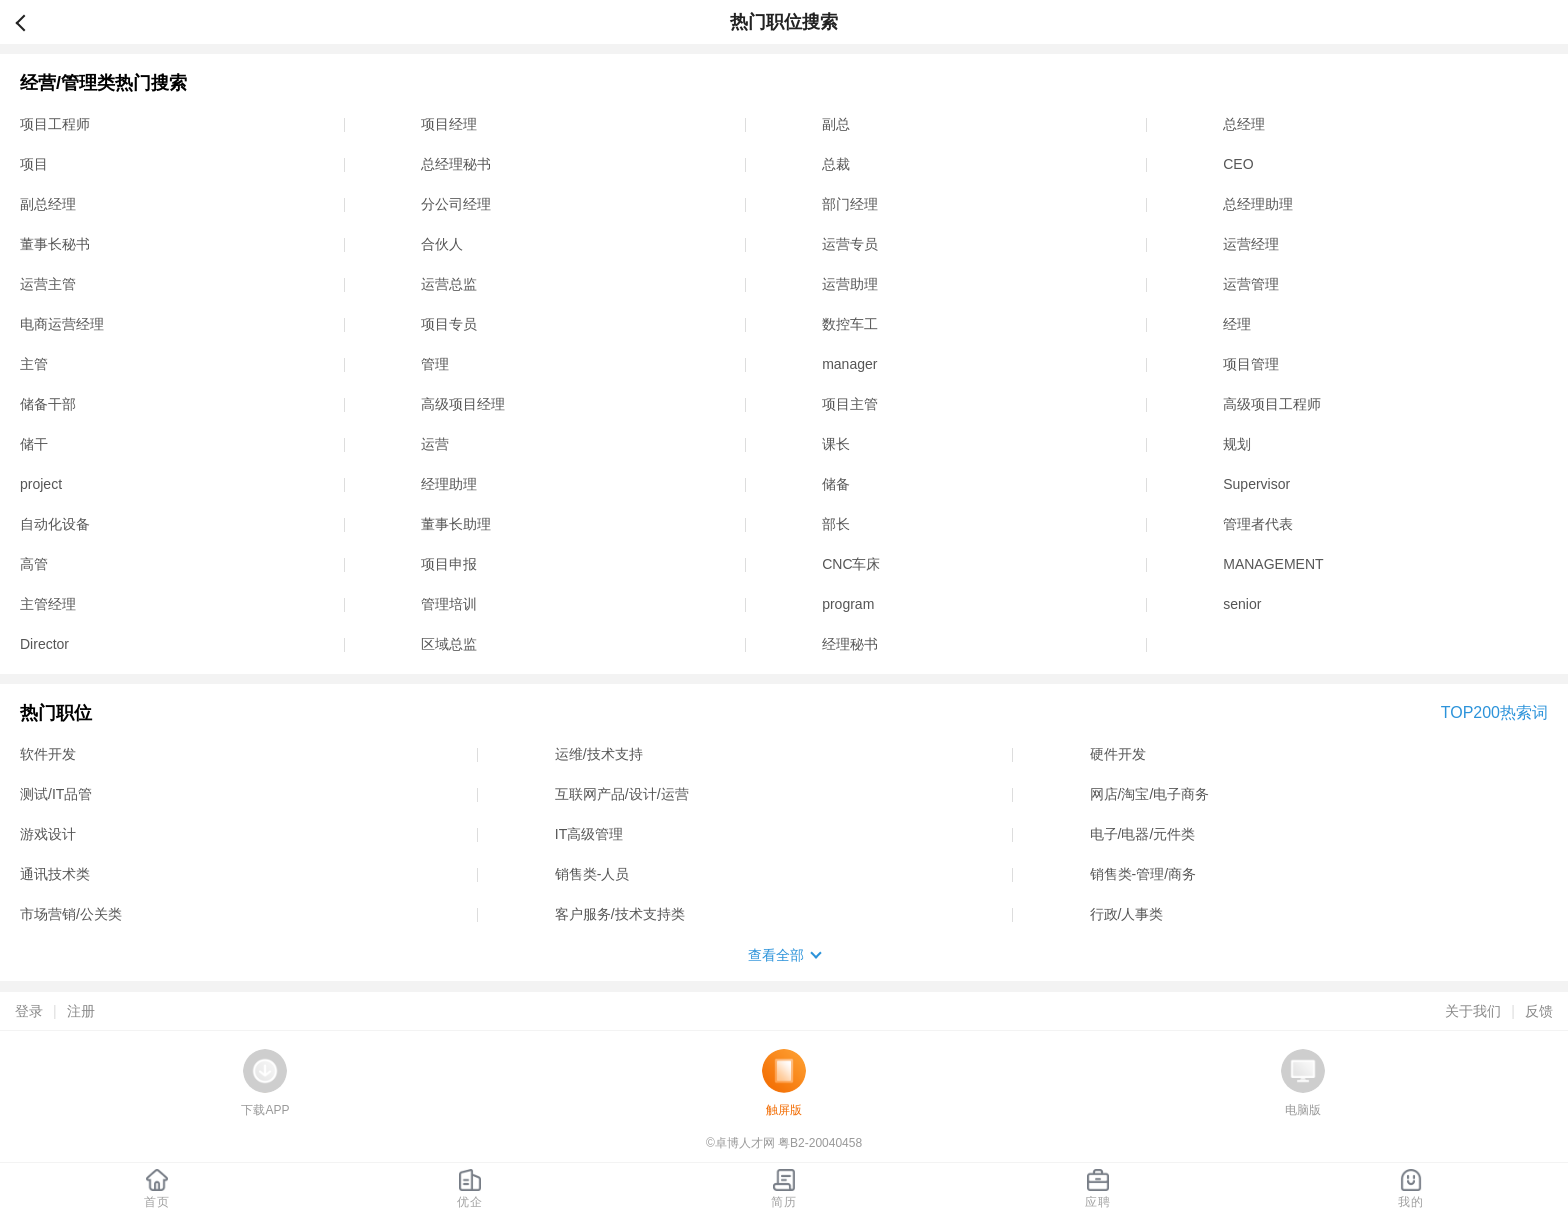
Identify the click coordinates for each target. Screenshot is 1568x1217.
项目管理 (1251, 364)
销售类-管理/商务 (1143, 874)
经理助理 (449, 484)
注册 (81, 1011)
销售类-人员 (592, 874)
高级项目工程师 (1272, 404)
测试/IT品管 (56, 794)
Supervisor (1256, 484)
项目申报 (449, 564)
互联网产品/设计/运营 (622, 794)
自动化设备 (55, 524)
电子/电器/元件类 (1143, 834)
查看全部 (776, 955)
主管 (34, 364)
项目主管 (850, 404)
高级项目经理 (463, 404)
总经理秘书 (456, 164)
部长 (836, 524)
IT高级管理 (589, 834)
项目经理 (449, 124)
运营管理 (1251, 284)
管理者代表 (1258, 524)
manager (849, 364)
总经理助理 (1258, 204)
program (848, 604)
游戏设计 (48, 834)
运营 (435, 444)
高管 (34, 564)
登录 (29, 1011)
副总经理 (48, 204)
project (41, 484)
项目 (34, 164)
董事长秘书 (55, 244)
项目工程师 (55, 124)
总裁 (836, 164)
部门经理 (850, 204)
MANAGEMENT (1273, 564)
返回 (29, 22)
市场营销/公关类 (71, 914)
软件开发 (48, 754)
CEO (1238, 164)
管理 (435, 364)
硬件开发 (1118, 754)
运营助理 (850, 284)
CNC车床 (851, 564)
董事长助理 (456, 524)
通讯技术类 (55, 874)
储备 (836, 484)
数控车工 (850, 324)
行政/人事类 (1127, 914)
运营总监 (449, 284)
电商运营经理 (62, 324)
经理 (1237, 324)
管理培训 (449, 604)
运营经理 (1251, 244)
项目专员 (449, 324)
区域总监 (449, 644)
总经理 (1244, 124)
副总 (836, 124)
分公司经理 (456, 204)
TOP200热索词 (1494, 712)
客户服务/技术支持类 (620, 914)
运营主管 (48, 284)
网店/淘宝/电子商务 (1150, 794)
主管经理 (48, 604)
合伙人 (442, 244)
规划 (1237, 444)
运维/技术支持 (599, 754)
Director (44, 644)
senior (1242, 604)
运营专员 (850, 244)
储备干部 (48, 404)
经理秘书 (850, 644)
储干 (34, 444)
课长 (836, 444)
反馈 (1539, 1011)
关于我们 (1473, 1011)
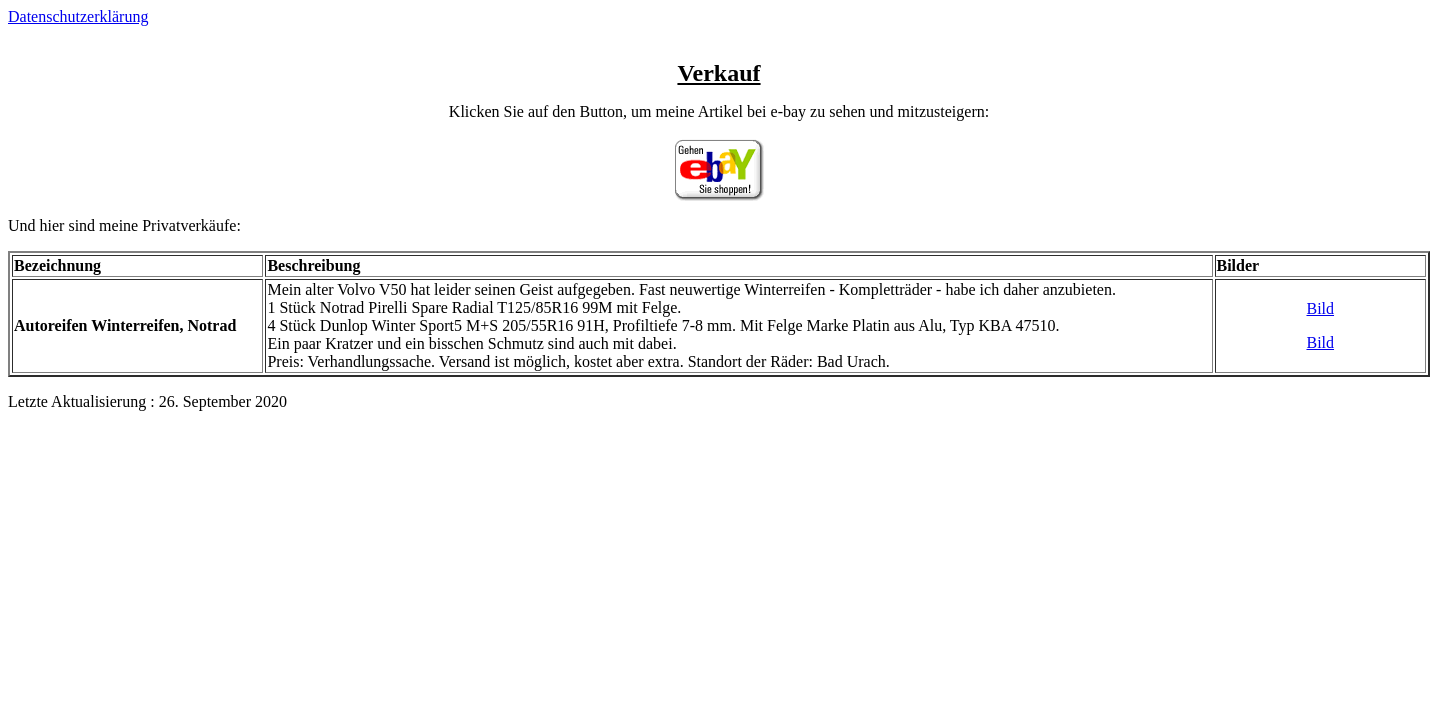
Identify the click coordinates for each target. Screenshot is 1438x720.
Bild (1320, 308)
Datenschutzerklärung (78, 16)
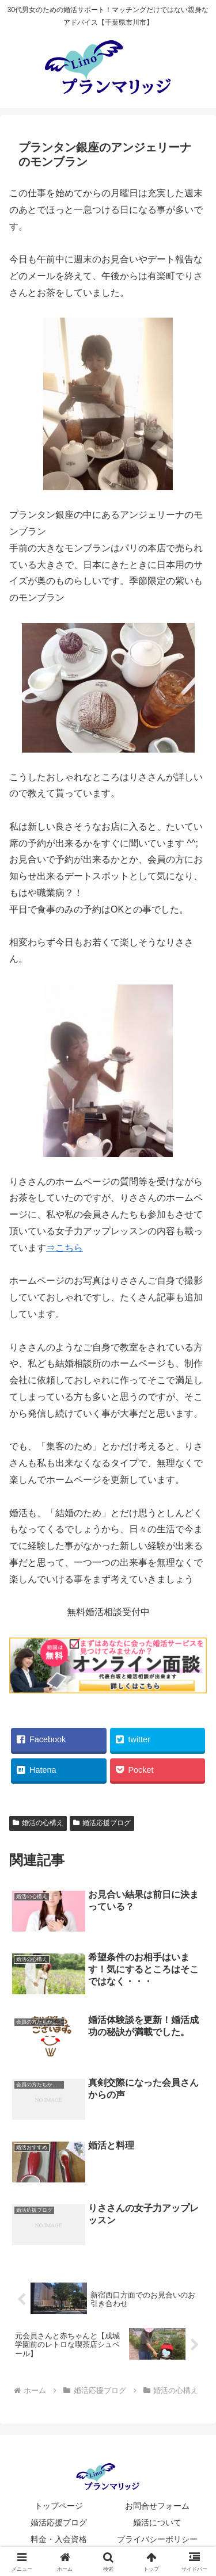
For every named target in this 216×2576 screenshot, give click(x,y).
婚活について (157, 2522)
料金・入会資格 (59, 2539)
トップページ (59, 2505)
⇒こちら (64, 1248)
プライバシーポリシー (157, 2539)
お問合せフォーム (157, 2505)
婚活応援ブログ (59, 2522)
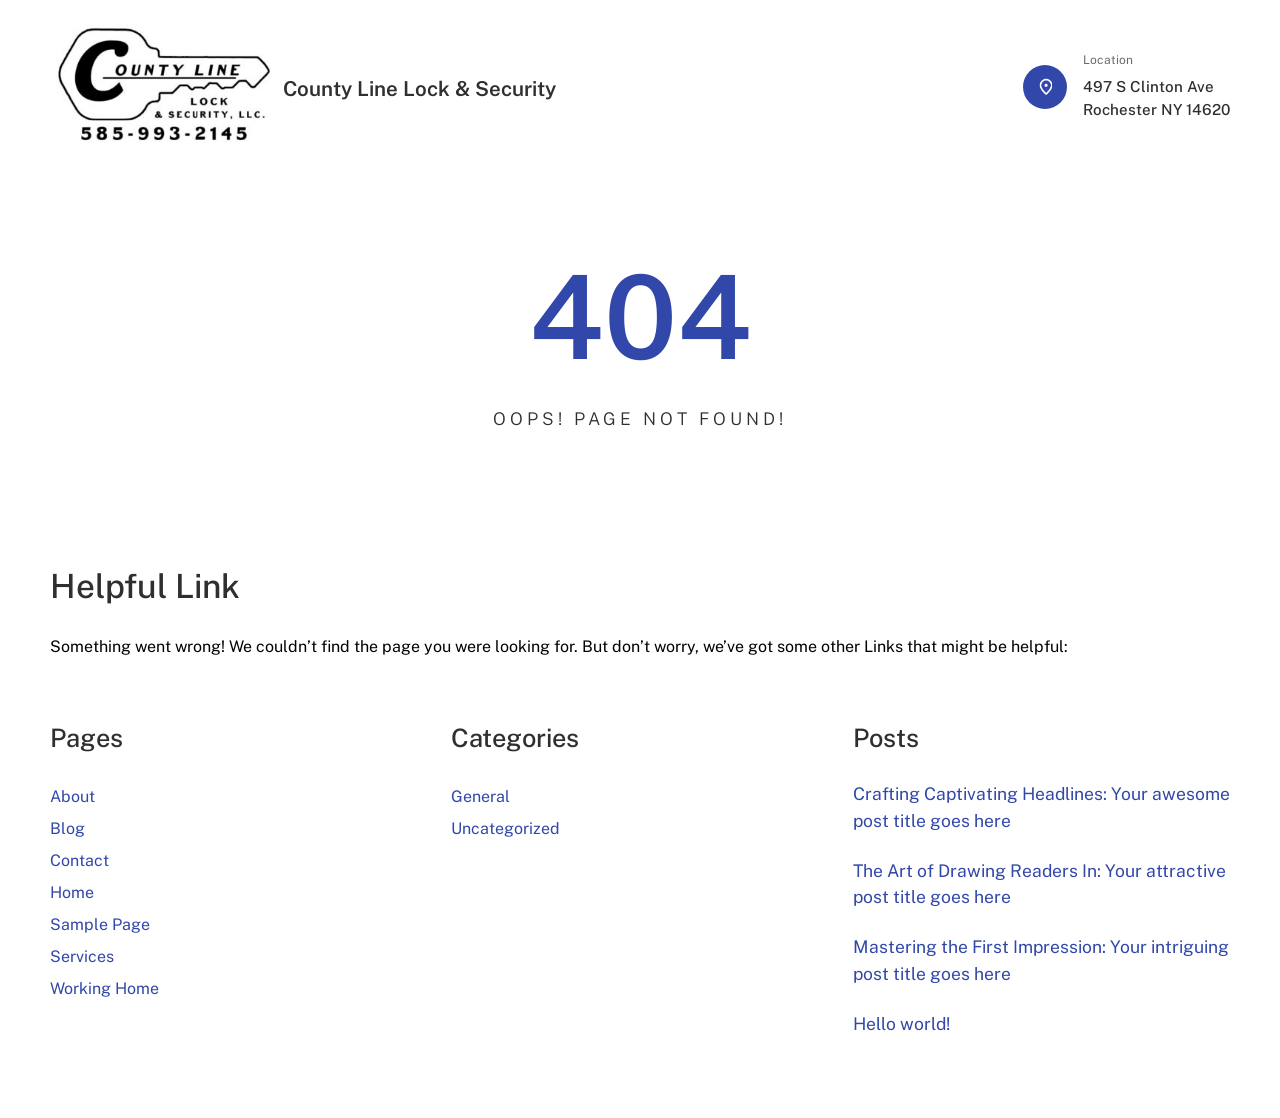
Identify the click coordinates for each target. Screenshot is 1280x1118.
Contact (79, 860)
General (480, 796)
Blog (67, 828)
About (72, 796)
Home (72, 892)
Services (82, 956)
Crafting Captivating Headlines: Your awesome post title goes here (1041, 806)
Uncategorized (505, 828)
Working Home (104, 988)
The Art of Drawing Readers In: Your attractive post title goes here (1039, 883)
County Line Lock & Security (419, 88)
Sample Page (100, 924)
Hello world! (901, 1023)
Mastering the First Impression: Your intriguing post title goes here (1041, 959)
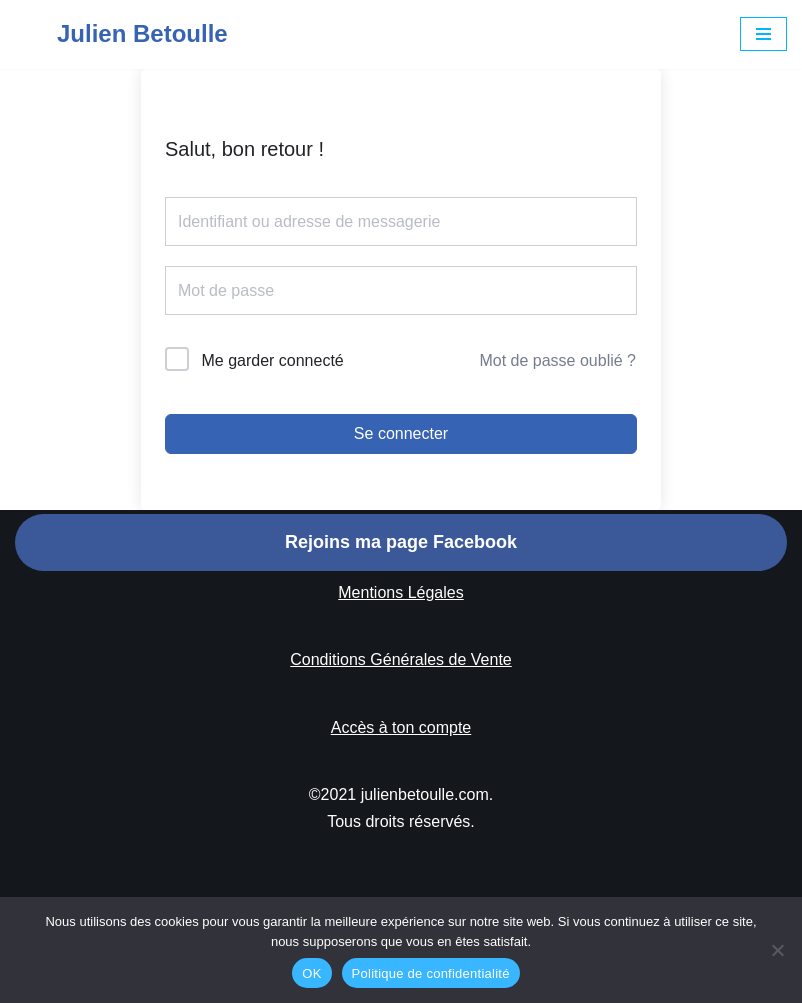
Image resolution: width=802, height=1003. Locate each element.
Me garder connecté (272, 360)
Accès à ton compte (401, 727)
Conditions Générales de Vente (400, 659)
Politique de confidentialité (431, 973)
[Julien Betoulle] (121, 34)
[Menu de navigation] (763, 34)
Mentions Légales (400, 592)
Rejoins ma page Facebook (401, 542)
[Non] (777, 950)
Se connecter (401, 433)
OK (311, 973)
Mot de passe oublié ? (557, 360)
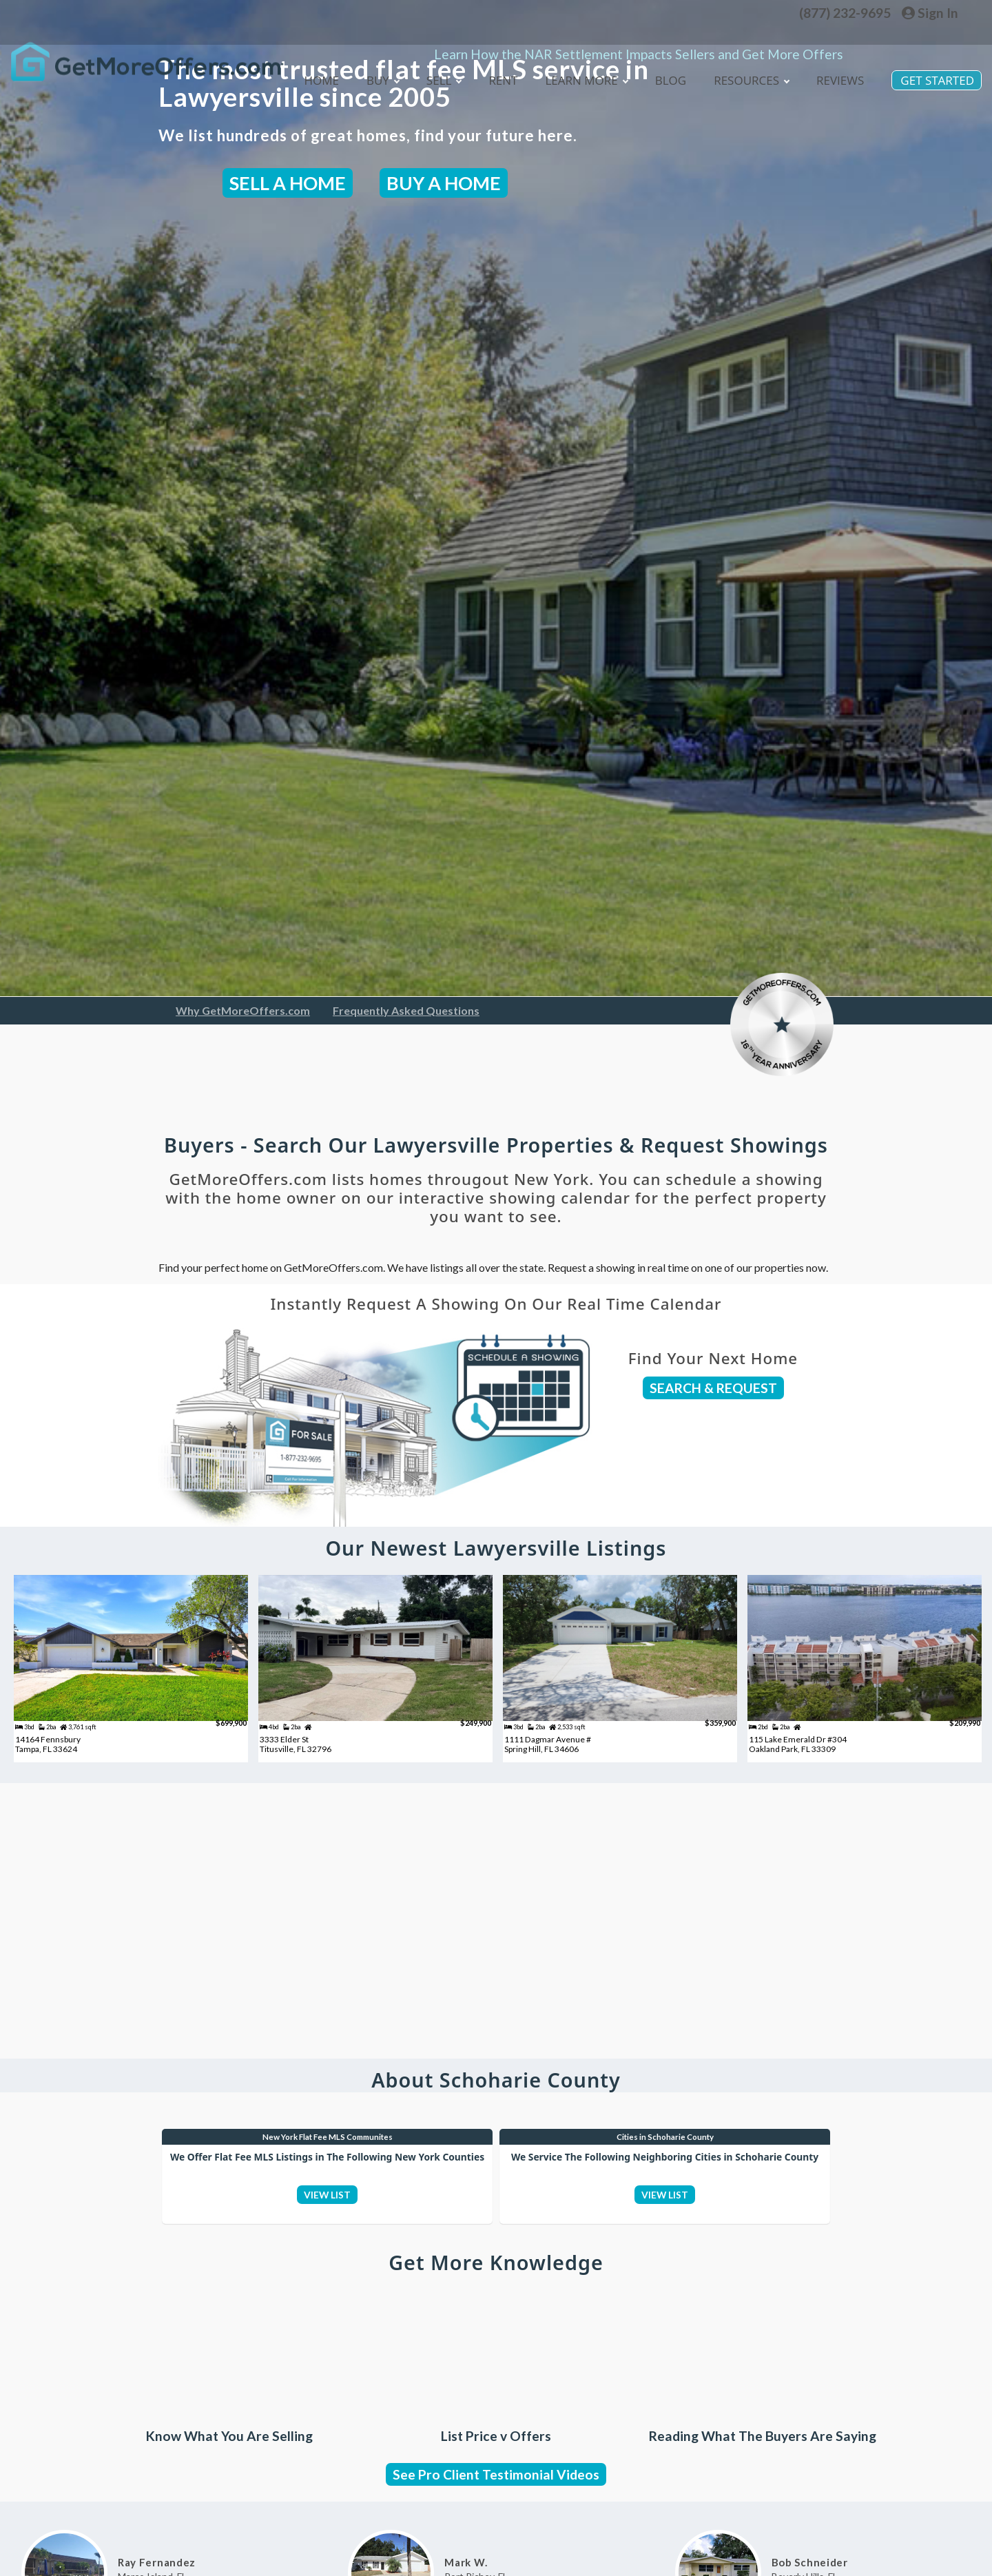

========================================================================

Reproduce only the lines from the beginning of the data through the line that contains "硬件开发 (1118, 754)", both included, and please drop the pictures.

Identify the click coordinates for each target. Screenshot is 1568x1217.
项目管理 (1251, 364)
销售类-管理/商务 (1143, 874)
经理助理 (449, 484)
注册 (81, 1011)
销售类-人员 (592, 874)
高级项目工程师 (1272, 404)
测试/IT品管 (56, 794)
Supervisor (1256, 484)
项目申报 (449, 564)
互联网产品/设计/运营 (622, 794)
自动化设备 (55, 524)
电子/电器/元件类 (1143, 834)
查看全部 (776, 955)
主管 (34, 364)
项目主管 (850, 404)
高级项目经理 (463, 404)
总经理秘书 (456, 164)
部长 (836, 524)
IT高级管理 (589, 834)
项目经理 (449, 124)
运营管理 (1251, 284)
管理者代表 (1258, 524)
manager (849, 364)
总经理助理 (1258, 204)
program (848, 604)
游戏设计 (48, 834)
运营 (435, 444)
高管 (34, 564)
登录 (29, 1011)
副总经理 (48, 204)
project (41, 484)
项目 (34, 164)
董事长秘书 (55, 244)
项目工程师 (55, 124)
总裁 (836, 164)
部门经理 (850, 204)
MANAGEMENT (1273, 564)
返回 (29, 22)
市场营销/公关类 (71, 914)
软件开发 (48, 754)
CEO (1238, 164)
管理 (435, 364)
硬件开发 (1118, 754)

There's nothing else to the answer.